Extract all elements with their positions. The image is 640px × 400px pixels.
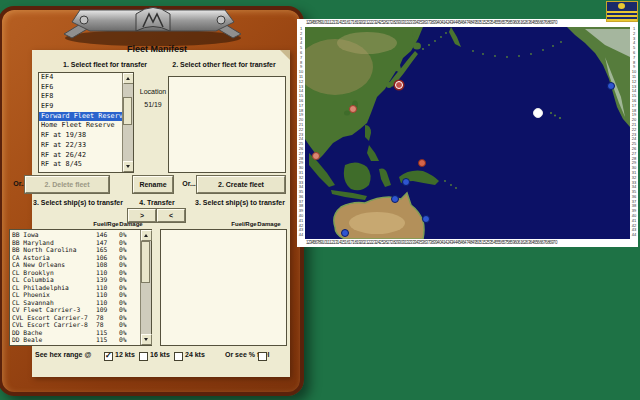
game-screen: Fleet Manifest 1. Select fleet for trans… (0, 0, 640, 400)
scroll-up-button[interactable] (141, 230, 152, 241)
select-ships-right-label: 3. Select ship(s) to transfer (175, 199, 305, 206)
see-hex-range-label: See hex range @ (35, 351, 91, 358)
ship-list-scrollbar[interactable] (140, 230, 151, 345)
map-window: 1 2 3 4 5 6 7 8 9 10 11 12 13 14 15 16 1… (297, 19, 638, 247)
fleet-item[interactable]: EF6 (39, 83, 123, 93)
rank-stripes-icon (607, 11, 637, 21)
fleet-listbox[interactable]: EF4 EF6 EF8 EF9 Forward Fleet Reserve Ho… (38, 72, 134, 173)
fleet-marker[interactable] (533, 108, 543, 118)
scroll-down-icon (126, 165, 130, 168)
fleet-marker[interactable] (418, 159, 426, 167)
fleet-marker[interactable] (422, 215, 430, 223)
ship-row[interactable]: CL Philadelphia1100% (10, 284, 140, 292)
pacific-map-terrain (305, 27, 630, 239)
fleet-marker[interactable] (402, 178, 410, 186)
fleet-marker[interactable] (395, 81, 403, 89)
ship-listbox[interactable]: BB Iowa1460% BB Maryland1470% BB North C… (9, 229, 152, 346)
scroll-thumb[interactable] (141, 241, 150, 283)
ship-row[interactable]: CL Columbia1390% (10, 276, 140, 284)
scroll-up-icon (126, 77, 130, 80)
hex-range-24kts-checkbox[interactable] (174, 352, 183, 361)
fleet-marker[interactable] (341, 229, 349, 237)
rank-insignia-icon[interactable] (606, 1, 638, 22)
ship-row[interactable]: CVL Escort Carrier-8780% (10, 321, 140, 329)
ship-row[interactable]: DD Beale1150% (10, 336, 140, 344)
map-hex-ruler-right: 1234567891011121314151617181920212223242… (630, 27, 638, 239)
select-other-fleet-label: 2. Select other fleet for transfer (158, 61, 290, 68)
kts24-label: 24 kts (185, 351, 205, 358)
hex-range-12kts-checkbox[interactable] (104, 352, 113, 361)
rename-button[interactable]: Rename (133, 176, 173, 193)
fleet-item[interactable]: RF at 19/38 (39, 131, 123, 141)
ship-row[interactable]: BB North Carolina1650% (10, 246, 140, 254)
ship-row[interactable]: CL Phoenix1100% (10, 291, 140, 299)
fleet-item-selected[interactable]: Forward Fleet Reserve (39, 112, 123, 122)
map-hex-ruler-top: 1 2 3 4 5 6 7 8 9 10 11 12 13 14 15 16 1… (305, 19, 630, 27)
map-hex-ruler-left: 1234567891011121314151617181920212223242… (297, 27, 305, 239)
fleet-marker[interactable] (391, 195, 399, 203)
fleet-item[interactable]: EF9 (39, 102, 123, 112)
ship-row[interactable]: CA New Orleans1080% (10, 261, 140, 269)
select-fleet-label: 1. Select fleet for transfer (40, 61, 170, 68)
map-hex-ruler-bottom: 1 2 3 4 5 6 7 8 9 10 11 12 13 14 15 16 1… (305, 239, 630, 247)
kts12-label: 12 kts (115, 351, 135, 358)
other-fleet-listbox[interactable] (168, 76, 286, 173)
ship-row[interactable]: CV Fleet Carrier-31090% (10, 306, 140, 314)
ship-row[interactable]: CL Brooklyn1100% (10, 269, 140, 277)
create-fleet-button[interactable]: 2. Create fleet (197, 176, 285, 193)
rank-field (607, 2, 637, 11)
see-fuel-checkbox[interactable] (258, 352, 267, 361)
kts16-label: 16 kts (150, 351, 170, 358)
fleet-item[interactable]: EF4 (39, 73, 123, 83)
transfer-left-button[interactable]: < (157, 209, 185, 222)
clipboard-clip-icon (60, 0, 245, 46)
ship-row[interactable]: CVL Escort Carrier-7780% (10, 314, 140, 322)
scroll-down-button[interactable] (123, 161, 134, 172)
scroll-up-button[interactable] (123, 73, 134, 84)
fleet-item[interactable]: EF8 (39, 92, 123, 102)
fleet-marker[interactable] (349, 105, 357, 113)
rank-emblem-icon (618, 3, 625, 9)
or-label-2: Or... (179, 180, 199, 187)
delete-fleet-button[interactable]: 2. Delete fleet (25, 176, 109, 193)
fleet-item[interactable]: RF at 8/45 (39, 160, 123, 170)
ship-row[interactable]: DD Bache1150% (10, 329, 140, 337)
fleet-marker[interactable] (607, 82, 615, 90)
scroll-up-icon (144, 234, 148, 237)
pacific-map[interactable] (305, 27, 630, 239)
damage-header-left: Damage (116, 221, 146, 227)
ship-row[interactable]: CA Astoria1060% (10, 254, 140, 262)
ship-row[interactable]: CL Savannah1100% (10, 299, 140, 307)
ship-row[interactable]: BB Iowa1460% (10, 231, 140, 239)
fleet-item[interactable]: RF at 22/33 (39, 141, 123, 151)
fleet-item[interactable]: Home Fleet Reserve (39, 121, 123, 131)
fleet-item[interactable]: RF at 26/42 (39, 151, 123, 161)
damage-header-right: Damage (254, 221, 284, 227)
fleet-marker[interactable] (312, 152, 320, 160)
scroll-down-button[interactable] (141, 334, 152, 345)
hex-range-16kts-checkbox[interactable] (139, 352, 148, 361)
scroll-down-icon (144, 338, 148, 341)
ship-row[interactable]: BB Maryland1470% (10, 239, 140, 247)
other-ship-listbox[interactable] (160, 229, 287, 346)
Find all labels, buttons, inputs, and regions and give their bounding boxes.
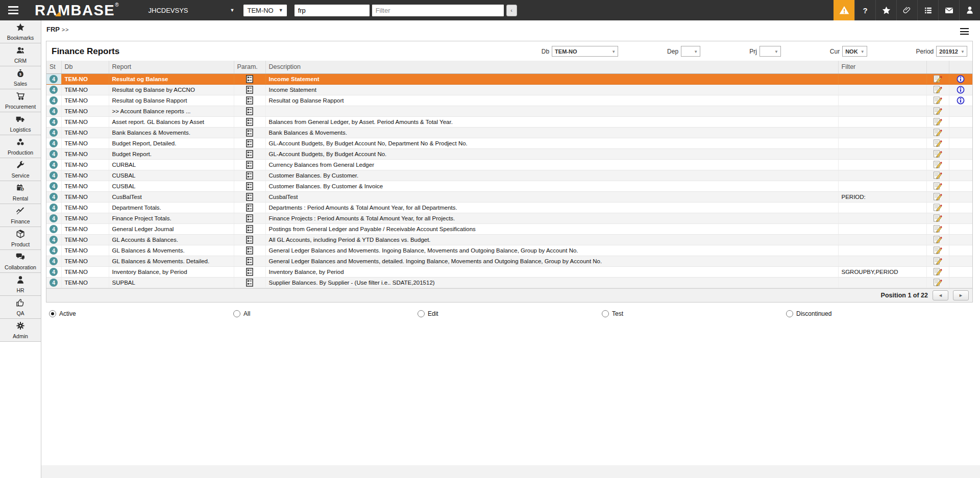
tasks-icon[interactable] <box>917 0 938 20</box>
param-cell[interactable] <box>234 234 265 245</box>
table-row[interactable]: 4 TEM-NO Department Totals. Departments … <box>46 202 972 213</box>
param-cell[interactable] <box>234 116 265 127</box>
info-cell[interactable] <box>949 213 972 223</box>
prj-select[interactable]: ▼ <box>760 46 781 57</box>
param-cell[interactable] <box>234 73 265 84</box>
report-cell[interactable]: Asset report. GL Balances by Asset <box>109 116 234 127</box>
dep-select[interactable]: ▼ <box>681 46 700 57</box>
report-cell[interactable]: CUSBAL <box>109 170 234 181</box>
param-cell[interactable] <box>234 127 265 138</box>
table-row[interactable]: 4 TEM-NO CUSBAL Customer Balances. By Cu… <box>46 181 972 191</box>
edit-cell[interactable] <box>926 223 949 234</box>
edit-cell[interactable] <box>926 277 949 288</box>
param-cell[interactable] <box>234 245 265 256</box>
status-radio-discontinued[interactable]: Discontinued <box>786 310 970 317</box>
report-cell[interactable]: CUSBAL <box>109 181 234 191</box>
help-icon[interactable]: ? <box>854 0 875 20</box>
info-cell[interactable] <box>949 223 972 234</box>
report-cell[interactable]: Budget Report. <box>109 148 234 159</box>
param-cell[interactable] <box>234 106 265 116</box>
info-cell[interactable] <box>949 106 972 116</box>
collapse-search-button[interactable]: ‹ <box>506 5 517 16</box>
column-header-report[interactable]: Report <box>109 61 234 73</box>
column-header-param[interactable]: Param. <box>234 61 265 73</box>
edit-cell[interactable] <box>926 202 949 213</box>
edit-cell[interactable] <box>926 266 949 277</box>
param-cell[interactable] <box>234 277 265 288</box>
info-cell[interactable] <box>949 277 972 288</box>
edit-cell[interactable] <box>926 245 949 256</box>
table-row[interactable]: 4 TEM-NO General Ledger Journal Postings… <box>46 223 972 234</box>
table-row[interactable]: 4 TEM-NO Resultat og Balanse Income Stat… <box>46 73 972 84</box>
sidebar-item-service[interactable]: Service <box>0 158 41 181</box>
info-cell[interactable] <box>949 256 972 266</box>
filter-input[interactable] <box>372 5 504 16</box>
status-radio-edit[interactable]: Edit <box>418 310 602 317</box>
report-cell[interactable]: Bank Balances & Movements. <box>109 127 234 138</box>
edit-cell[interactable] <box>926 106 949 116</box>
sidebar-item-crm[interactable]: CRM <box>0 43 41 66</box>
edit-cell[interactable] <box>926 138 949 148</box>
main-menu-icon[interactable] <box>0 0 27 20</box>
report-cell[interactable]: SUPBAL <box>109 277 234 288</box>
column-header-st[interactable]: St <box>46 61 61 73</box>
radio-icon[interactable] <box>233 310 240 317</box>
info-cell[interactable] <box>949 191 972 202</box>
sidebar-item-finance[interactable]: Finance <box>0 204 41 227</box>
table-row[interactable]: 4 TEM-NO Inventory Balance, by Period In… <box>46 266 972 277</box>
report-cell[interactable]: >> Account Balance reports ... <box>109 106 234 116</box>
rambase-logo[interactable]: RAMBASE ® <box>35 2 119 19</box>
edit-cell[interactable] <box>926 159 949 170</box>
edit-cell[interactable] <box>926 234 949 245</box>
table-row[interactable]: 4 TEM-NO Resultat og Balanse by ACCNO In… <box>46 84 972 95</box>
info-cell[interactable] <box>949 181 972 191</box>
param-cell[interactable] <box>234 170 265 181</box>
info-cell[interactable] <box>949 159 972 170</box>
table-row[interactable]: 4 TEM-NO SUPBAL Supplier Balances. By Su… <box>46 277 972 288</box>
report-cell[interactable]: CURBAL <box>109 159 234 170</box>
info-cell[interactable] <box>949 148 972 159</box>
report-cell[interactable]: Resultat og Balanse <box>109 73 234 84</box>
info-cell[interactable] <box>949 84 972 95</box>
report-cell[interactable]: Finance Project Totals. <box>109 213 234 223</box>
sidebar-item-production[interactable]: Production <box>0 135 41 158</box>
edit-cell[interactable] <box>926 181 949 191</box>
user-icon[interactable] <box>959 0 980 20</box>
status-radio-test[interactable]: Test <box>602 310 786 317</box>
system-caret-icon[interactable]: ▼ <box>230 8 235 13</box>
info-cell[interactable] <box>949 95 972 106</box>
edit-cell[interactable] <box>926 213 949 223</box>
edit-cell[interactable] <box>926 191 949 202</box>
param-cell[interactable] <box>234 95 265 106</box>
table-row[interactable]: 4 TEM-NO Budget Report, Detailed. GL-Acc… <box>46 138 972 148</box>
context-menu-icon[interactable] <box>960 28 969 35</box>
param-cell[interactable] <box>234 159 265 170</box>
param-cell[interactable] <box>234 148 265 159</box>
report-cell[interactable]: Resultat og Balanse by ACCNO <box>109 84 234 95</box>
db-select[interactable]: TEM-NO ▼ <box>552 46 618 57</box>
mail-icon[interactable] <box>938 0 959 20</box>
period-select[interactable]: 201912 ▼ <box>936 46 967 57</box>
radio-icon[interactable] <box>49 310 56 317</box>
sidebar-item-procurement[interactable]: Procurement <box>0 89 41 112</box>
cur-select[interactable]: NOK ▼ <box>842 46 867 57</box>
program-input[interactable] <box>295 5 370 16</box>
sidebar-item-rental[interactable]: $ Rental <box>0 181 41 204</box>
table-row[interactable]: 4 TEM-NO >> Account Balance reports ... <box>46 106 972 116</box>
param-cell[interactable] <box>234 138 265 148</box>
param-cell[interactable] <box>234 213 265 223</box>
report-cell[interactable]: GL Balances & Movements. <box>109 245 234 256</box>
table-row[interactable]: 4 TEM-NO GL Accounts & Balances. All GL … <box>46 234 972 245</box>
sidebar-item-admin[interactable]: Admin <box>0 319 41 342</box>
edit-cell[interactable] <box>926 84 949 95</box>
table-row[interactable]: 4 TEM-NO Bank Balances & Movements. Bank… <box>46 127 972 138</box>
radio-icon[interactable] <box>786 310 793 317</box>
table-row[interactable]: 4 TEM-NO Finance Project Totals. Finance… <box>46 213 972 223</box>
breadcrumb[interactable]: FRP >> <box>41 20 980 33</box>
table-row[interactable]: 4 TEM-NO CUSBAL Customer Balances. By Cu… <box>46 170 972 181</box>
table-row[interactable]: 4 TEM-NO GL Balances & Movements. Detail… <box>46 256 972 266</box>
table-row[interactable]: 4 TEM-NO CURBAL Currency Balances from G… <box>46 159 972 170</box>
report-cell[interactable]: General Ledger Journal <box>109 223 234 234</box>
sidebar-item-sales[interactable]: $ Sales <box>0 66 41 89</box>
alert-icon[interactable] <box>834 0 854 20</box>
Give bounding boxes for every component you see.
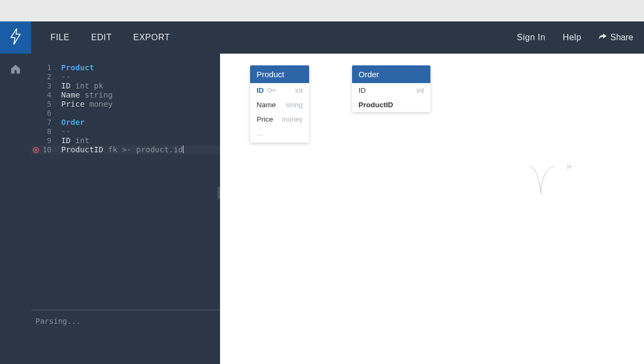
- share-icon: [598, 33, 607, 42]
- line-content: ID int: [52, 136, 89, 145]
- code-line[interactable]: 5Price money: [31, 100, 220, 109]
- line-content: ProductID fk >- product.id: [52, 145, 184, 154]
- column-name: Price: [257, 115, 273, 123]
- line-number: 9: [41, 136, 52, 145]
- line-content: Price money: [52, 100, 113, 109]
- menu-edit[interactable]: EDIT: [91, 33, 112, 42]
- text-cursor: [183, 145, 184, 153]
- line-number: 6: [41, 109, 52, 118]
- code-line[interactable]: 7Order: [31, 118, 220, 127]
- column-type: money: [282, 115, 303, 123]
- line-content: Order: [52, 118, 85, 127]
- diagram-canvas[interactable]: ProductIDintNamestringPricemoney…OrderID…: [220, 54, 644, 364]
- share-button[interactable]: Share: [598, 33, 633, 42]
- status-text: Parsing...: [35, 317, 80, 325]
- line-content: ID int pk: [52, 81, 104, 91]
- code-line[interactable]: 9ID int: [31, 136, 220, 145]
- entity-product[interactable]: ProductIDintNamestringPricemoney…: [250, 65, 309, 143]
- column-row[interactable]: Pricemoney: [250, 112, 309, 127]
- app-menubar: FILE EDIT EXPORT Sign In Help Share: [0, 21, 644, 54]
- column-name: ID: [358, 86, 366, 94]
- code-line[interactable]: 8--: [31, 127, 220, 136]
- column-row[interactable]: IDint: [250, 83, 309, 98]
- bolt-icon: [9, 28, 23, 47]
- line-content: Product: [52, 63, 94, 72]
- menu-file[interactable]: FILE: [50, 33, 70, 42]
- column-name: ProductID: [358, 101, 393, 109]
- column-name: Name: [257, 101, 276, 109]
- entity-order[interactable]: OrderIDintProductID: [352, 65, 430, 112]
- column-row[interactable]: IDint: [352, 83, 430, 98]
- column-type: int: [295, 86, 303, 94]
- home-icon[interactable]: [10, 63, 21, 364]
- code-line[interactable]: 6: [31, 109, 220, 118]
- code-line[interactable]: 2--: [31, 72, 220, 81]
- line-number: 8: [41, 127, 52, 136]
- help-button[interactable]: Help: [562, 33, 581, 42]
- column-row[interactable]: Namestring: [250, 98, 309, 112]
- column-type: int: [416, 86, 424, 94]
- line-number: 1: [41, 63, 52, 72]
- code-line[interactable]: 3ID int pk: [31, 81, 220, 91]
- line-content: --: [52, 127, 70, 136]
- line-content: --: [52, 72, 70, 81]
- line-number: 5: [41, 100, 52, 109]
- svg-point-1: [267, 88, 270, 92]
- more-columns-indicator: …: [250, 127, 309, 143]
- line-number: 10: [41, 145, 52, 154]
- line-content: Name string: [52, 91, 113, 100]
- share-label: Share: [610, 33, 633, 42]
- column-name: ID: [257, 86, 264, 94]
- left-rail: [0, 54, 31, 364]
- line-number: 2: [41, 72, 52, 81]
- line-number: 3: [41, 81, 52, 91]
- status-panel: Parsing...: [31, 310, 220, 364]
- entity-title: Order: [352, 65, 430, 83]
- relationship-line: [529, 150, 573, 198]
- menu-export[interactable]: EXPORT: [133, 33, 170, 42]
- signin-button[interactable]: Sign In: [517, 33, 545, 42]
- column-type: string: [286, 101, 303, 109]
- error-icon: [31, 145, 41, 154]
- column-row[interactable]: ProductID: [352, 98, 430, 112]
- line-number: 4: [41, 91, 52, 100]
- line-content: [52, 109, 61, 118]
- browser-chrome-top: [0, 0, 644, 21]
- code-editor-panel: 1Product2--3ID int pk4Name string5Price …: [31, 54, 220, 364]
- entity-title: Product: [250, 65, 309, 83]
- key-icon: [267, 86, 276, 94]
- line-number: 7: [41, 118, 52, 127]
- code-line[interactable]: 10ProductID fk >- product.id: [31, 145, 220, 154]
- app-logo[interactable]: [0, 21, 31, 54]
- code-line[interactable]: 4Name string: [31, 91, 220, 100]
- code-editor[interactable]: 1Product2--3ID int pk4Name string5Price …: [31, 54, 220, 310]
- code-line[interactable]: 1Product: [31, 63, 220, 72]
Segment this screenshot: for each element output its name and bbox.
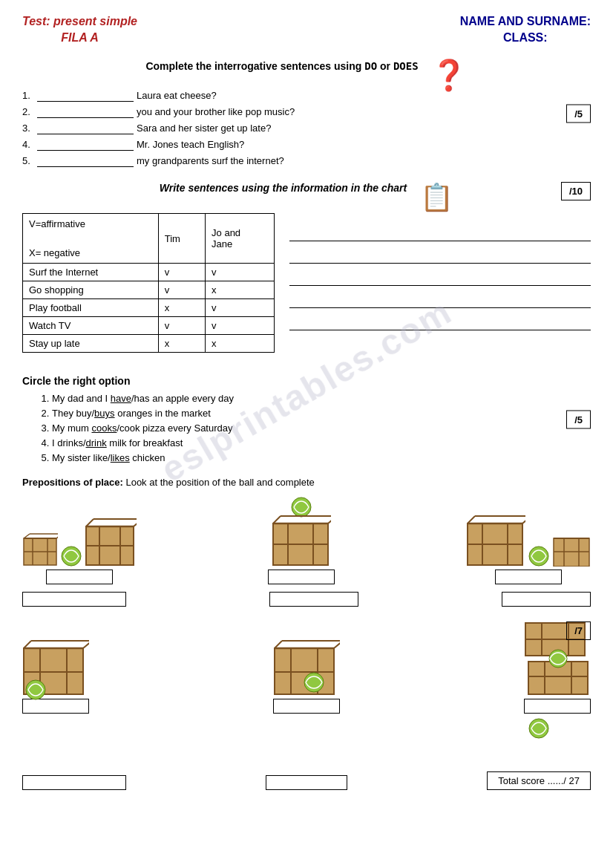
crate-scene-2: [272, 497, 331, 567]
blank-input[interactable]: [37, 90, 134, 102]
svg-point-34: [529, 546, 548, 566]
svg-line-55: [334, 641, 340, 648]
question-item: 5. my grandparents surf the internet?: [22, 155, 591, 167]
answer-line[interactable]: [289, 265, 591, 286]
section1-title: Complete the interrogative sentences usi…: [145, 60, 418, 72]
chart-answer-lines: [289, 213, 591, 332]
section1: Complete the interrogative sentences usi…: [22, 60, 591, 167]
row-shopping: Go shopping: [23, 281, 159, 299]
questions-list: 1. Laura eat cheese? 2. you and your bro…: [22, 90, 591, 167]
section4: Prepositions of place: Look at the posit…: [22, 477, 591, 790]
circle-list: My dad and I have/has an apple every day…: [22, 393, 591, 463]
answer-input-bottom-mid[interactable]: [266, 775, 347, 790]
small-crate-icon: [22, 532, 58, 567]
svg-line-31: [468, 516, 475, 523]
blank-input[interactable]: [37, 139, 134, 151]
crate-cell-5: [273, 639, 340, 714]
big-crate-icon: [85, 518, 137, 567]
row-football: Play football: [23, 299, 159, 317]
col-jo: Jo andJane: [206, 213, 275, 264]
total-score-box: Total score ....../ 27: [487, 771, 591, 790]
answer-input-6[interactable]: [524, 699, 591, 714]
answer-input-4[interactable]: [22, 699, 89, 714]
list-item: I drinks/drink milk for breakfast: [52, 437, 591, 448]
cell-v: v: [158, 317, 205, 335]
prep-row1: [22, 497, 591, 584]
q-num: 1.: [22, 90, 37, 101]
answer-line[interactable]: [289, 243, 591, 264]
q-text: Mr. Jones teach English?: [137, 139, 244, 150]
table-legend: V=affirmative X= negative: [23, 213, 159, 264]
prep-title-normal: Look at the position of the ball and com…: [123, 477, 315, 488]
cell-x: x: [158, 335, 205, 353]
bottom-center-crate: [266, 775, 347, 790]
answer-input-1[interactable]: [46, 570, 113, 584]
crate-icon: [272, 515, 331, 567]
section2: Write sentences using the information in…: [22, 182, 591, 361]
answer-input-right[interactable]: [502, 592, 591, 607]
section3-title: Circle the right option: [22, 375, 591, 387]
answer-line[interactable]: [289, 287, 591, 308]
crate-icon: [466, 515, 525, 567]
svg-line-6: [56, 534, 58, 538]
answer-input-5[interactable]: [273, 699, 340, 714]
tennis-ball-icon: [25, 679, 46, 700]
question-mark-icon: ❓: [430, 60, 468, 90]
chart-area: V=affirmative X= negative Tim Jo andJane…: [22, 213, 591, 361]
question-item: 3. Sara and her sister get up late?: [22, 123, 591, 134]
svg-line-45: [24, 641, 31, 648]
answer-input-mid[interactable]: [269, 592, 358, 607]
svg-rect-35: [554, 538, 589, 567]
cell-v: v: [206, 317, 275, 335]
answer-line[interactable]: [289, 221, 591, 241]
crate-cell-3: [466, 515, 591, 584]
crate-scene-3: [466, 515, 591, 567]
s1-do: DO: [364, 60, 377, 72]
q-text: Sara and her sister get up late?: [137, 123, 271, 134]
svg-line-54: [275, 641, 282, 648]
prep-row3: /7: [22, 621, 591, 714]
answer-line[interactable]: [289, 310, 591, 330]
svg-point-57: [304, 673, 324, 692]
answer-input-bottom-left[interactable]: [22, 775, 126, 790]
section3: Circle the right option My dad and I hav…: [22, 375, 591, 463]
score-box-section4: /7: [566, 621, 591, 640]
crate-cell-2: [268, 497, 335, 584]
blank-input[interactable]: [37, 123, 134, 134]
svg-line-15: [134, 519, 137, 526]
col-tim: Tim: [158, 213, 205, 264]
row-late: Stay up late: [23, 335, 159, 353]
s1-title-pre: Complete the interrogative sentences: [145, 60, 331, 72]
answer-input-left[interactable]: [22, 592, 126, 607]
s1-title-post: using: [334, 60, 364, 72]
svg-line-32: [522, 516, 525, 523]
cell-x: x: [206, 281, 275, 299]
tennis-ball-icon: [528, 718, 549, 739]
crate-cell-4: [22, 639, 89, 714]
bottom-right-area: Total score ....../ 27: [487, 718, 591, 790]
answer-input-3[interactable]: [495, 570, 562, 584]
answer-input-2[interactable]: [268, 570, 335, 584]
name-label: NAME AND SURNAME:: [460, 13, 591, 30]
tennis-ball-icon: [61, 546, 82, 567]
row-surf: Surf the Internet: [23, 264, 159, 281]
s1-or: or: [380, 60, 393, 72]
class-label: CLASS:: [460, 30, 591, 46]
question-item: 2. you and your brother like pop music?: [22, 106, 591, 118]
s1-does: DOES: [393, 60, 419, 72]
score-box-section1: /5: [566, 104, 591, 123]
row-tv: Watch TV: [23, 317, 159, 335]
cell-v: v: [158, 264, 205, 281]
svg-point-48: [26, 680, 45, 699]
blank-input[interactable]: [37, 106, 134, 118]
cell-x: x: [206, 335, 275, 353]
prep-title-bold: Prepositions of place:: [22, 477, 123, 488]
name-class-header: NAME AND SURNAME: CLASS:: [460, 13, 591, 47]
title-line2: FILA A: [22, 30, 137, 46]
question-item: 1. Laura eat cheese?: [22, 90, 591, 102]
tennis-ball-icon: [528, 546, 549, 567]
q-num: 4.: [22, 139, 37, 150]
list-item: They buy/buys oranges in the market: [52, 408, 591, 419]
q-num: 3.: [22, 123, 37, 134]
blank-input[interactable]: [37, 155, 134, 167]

····················

_Task description_:
Take every line above where "Look" appears and copy it.

_Answer below_:
section4: Prepositions of place: Look at the posit…: [22, 477, 591, 790]
prep-title-normal: Look at the position of the ball and com…: [123, 477, 315, 488]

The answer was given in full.